Workshop | Holistic machine learning: From finding your data to deploying your model

Mark Whitehorn

This is a workshop for people who are about to start using ML and need to both understand and see the entire process from start to finish.

Machine Learning (ML) is not an isolated, single step; it is a process and all of the steps in that process are vital. In brief the steps are often:

Select the data

Understand it

Clean it

Repeat

Select an ML algorithm

Prepare the data

Repeat (with model)

Train

Test

Evaluate

Until best model for this algorithm found

Until best overall model found

Possibly combine models into an ensemble

 

Some of these steps sound really exciting (training the model) and some painfully boring (preparing data). But all are equally important; neglect any and you are wasting your time.

This workshop will start with some data. We will discuss it in order to understand it and then work through the entire process. For the majority of the workshop this will be much more of a discussion and demonstration than actual hands-on. During the last two hours, once you have seen the entire process, you will be given all the code and data so that you can practice any (or all) of the steps that you have seen. But the main idea of the workshop is to walk you through the process and to show you WHY all these steps are necessary and how you can complete them.

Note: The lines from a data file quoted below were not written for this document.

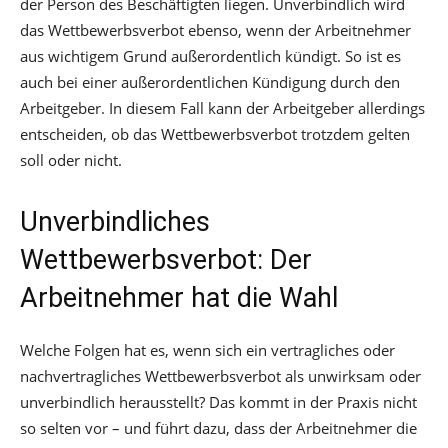
der Person des Beschäftigten liegen. Unverbindlich wird
das Wettbewerbsverbot ebenso, wenn der Arbeitnehmer
aus wichtigem Grund außerordentlich kündigt. So ist es
auch bei einer außerordentlichen Kündigung durch den
Arbeitgeber. In diesem Fall kann der Arbeitgeber allerdings
entscheiden, ob das Wettbewerbsverbot trotzdem gelten
soll oder nicht.
Unverbindliches
Wettbewerbsverbot: Der
Arbeitnehmer hat die Wahl
Welche Folgen hat es, wenn sich ein vertragliches oder
nachvertragliches Wettbewerbsverbot als unwirksam oder
unverbindlich herausstellt? Das kommt in der Praxis nicht
so selten vor – und führt dazu, dass der Arbeitnehmer die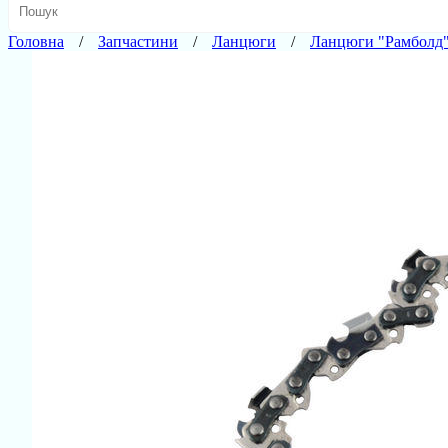
Головна
Запчастини
Ланцюги
Ланцюги "Рамболд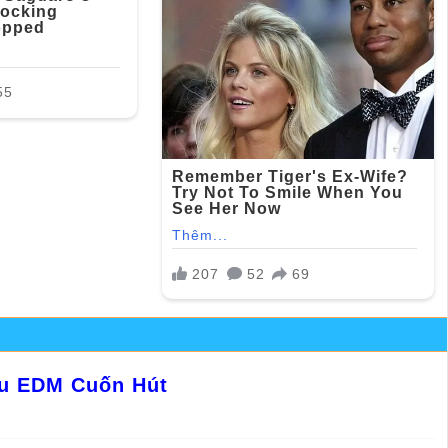
ệu EDM Cuốn Hút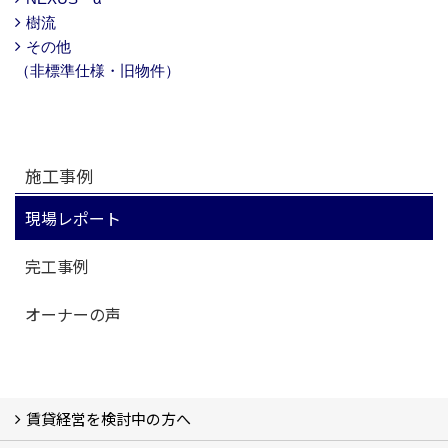
樹流
その他
（非標準仕様・旧物件）
施工事例
現場レポート
完工事例
オーナーの声
賃貸経営を検討中の方へ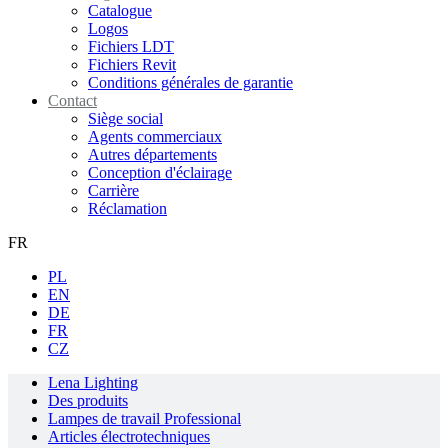
Catalogue
Logos
Fichiers LDT
Fichiers Revit
Conditions générales de garantie
Contact
Siège social
Agents commerciaux
Autres départements
Conception d'éclairage
Carrière
Réclamation
FR
PL
EN
DE
FR
CZ
Lena Lighting
Des produits
Lampes de travail Professional
Articles électrotechniques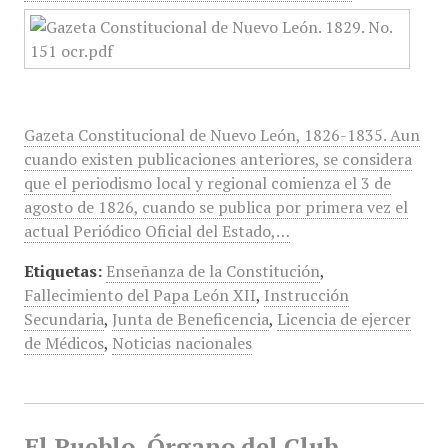
Gazeta Constitucional de Nuevo León, 1826-1835. Aun
cuando existen publicaciones anteriores, se considera
que el periodismo local y regional comienza el 3 de
agosto de 1826, cuando se publica por primera vez el
actual Periódico Oficial del Estado,…
Etiquetas:
Enseñanza de la Constitución
,
Fallecimiento del Papa León XII
,
Instrucción
Secundaria
,
Junta de Beneficencia
,
Licencia de ejercer
de Médicos
,
Noticias nacionales
El Pueblo, Órgano del Club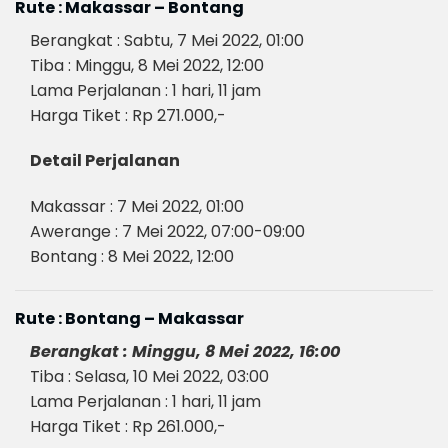
Rute : Makassar – Bontang
Berangkat : Sabtu, 7 Mei 2022, 01:00
Tiba : Minggu, 8 Mei 2022, 12:00
Lama Perjalanan : 1 hari, 11 jam
Harga Tiket : Rp 271.000,-
Detail Perjalanan
Makassar : 7 Mei 2022, 01:00
Awerange : 7 Mei 2022, 07:00-09:00
Bontang : 8 Mei 2022, 12:00
Rute : Bontang – Makassar
Berangkat : Minggu, 8 Mei 2022, 16:00
Tiba : Selasa, 10 Mei 2022, 03:00
Lama Perjalanan : 1 hari, 11 jam
Harga Tiket : Rp 261.000,-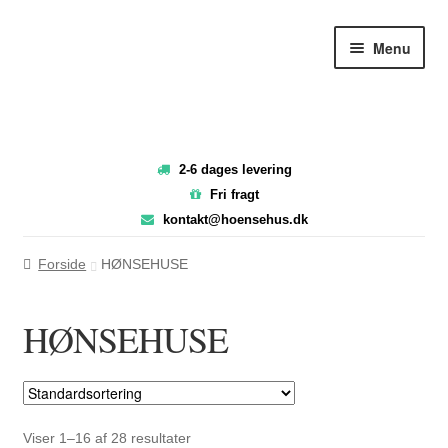
Spring
Spring
Menu
til
til
navigation
indhold
2-6 dages levering
Fri fragt
kontakt@hoensehus.dk
Forside
HØNSEHUSE
HØNSEHUSE
Viser 1–16 af 28 resultater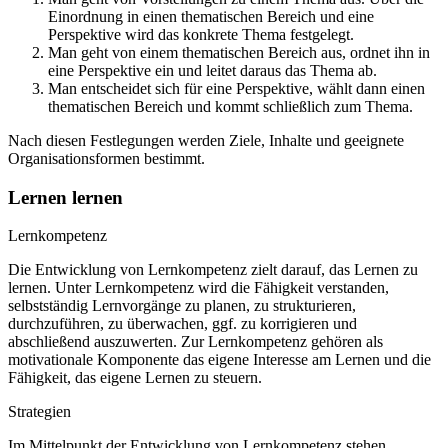
Einordnung in einen thematischen Bereich und eine
Perspektive wird das konkrete Thema festgelegt.
Man geht von einem thematischen Bereich aus, ordnet ihn in
eine Perspektive ein und leitet daraus das Thema ab.
Man entscheidet sich für eine Perspektive, wählt dann einen
thematischen Bereich und kommt schließlich zum Thema.
Nach diesen Festlegungen werden Ziele, Inhalte und geeignete
Organisationsformen bestimmt.
Lernen lernen
Lernkompetenz
Die Entwicklung von Lernkompetenz zielt darauf, das Lernen zu
lernen. Unter Lernkompetenz wird die Fähigkeit verstanden,
selbstständig Lernvorgänge zu planen, zu strukturieren,
durchzuführen, zu überwachen, ggf. zu korrigieren und
abschließend auszuwerten. Zur Lernkompetenz gehören als
motivationale Komponente das eigene Interesse am Lernen und die
Fähigkeit, das eigene Lernen zu steuern.
Strategien
Im Mittelpunkt der Entwicklung von Lernkompetenz stehen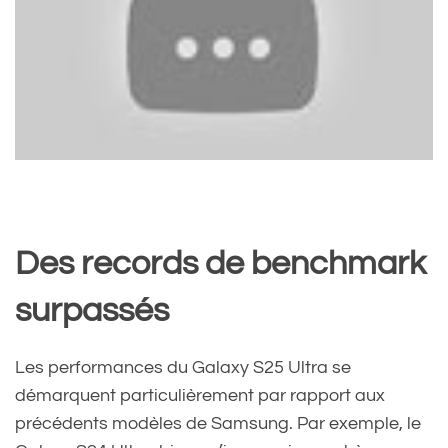
Des records de benchmark
surpassés
Les performances du Galaxy S25 Ultra se
démarquent particulièrement par rapport aux
précédents modèles de Samsung. Par exemple, le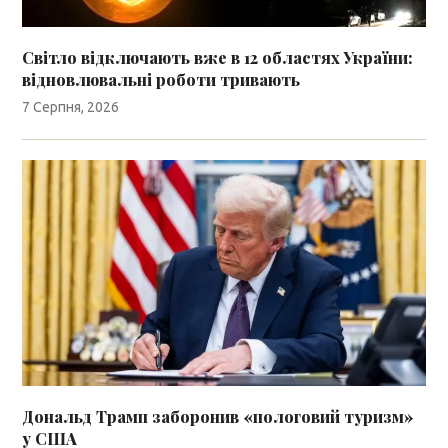
Світло відключають вже в 12 областях України:
відновлювальні роботи тривають
7 Серпня, 2026
Дональд Трамп заборонив «пологовий туризм»
у США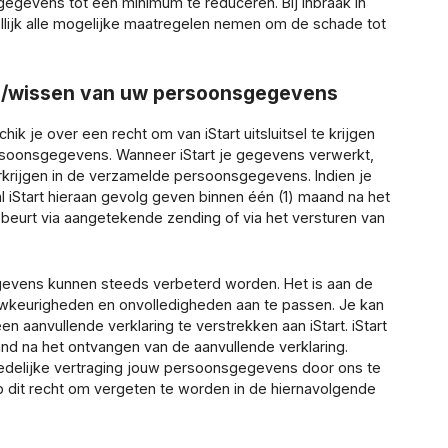
egevens tot een minimum te reduceren. Bij inbraak in
ellijk alle mogelijke maatregelen nemen om de schade tot
tie/wissen van uw persoonsgegevens
chik je over een recht om van iStart uitsluitsel te krijgen
ersoonsgegevens. Wanneer iStart je gegevens verwerkt,
rkrijgen in de verzamelde persoonsgegevens. Indien je
l iStart hieraan gevolg geven binnen één (1) maand na het
eurt via aangetekende zending of via het versturen van
evens kunnen steeds verbeterd worden. Het is aan de
uwkeurigheden en onvolledigheden aan te passen. Je kan
n aanvullende verklaring te verstrekken aan iStart. iStart
nd na het ontvangen van de aanvullende verklaring.
edelijke vertraging jouw persoonsgegevens door ons te
p dit recht om vergeten te worden in de hiernavolgende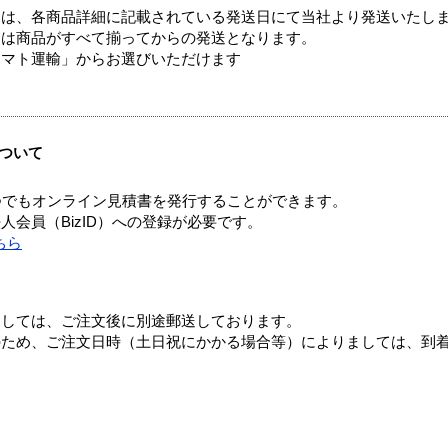
ては、各商品詳細に記載されている発送日にて当社より発送いたし
送は商品がすべて揃ってからの発送となります。
ヤマト運輸」からお選びいただけます
ついて
つでもオンライン見積書を発行することができます。
会員（BizID）への登録が必要です。
ちら
ましては、ご注文後に別途郵送しております。
のため、ご注文日時（土日祝にかかる場合等）によりましては、到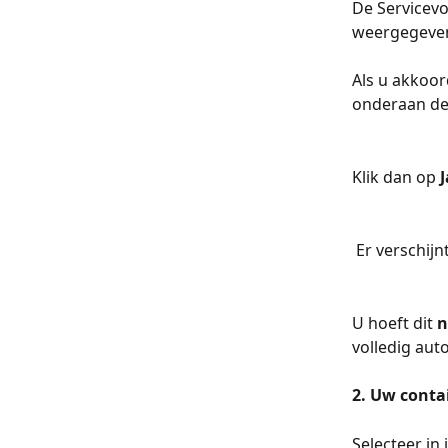
De Servicev
weergegeve
Als u akkoor
onderaan de
Klik dan op 
J
 Er verschij
U hoeft dit 
n
volledig auto
2. Uw conta
Selecteer in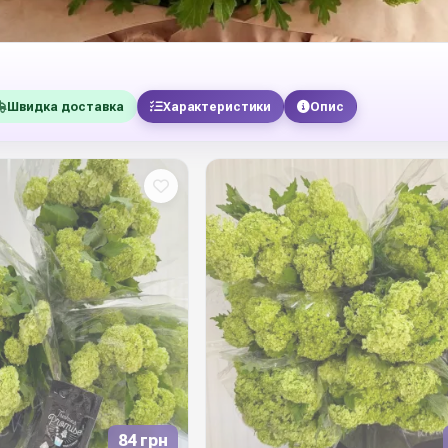
Швидка доставка
Характеристики
Опис
84 грн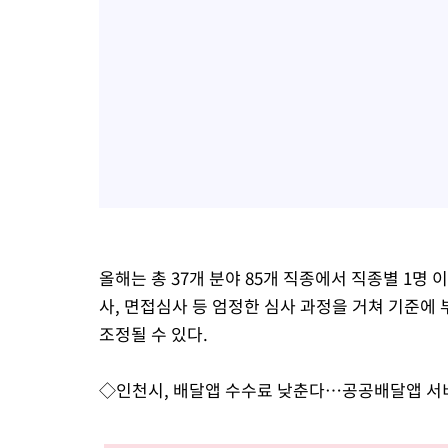
올해는 총 37개 분야 85개 직종에서 직종별 1명 
사, 면접심사 등 엄정한 심사 과정을 거쳐 기준에
조정될 수 있다.
◇인천시, 배달앱 수수료 낮춘다…공공배달앱 서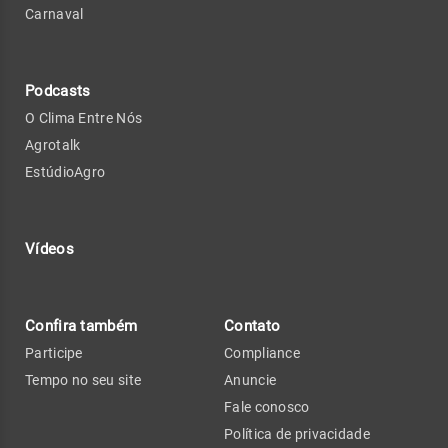
Carnaval
Podcasts
O Clima Entre Nós
Agrotalk
EstúdioAgro
Vídeos
Confira também
Contato
Participe
Compliance
Tempo no seu site
Anuncie
Fale conosco
Política de privacidade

Of course we intend to make it highly interactive. For example, we don’t just explain why data has to be prepared for certain algorithms, will show you examples. Then we will show you more and get you to suggest changes. As another example, we often use ROC curves in the evaluation stage. So we will first explain what ROC curves are, show you how to create them and then apply them to our sample models.

So, this workshop is decidedly not suitable for people who are already doing ML well and are happy with the results. However, we hope it will be incredibly useful for people who are about to start using ML and need to both understand and see the entire process from start to finish.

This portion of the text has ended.